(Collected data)
■ ■ ■

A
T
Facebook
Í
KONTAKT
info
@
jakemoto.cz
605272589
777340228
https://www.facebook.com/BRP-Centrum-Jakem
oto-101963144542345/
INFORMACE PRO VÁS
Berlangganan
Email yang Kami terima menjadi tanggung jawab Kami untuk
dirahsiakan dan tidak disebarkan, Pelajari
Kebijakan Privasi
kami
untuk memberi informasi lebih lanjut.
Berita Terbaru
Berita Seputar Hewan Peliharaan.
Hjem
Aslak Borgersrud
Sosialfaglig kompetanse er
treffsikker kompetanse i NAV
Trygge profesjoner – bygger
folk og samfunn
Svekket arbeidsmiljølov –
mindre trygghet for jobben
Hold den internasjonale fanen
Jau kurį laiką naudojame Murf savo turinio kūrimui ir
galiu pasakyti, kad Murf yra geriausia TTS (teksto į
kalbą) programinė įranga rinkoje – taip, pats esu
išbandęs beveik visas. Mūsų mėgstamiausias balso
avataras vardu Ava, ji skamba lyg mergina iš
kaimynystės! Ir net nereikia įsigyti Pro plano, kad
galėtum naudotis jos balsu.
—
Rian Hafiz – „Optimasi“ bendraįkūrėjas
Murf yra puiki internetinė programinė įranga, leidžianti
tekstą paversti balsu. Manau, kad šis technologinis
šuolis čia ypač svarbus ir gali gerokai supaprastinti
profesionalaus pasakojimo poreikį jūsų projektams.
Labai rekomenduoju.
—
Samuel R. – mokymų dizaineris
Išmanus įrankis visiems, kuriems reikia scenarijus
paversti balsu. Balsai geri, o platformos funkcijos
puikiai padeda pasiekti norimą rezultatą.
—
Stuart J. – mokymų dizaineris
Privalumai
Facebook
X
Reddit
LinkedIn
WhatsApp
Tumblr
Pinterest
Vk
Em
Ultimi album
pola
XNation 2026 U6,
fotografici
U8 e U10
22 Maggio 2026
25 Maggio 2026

■ ■ ■

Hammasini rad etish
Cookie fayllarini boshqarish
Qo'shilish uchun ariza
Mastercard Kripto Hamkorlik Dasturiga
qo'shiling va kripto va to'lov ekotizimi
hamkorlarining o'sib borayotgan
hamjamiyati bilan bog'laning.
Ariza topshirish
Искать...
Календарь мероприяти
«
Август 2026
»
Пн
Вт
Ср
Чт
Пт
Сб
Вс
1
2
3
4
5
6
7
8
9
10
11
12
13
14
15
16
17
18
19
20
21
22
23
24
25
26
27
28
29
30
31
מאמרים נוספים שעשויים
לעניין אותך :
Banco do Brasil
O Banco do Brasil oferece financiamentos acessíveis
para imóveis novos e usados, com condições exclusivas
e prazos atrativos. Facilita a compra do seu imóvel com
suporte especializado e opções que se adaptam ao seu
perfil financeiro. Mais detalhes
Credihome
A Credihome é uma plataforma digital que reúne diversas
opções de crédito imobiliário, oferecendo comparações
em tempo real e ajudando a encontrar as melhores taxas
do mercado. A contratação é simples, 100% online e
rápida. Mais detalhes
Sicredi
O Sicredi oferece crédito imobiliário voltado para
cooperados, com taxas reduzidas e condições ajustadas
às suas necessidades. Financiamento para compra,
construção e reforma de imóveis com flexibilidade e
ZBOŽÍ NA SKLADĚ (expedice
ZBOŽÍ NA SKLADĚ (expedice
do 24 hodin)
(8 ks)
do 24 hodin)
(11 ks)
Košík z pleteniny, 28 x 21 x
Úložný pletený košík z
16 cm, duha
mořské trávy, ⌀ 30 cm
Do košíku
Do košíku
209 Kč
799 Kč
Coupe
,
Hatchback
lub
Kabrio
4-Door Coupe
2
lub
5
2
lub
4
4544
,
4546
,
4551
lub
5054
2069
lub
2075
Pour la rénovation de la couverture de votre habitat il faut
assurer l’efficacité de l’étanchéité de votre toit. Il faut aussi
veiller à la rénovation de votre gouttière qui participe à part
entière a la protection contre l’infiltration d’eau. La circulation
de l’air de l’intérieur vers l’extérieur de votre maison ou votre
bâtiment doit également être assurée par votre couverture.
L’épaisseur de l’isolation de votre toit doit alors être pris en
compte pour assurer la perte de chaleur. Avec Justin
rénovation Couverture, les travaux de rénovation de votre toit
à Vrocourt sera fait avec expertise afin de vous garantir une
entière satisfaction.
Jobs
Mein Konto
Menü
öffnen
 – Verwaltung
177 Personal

■ ■ ■

EXERCISE PROMPT ▸ Beginning with the line that has "assurer l’efficacité de" and ending with the line that has "de l’air de", set down the lines above exactly and include no others.

FINISHED TASK ▸
assurer l’efficacité de l’étanchéité de votre toit. Il faut aussi
veiller à la rénovation de votre gouttière qui participe à part
entière a la protection contre l’infiltration d’eau. La circulation
de l’air de l’intérieur vers l’extérieur de votre maison ou votre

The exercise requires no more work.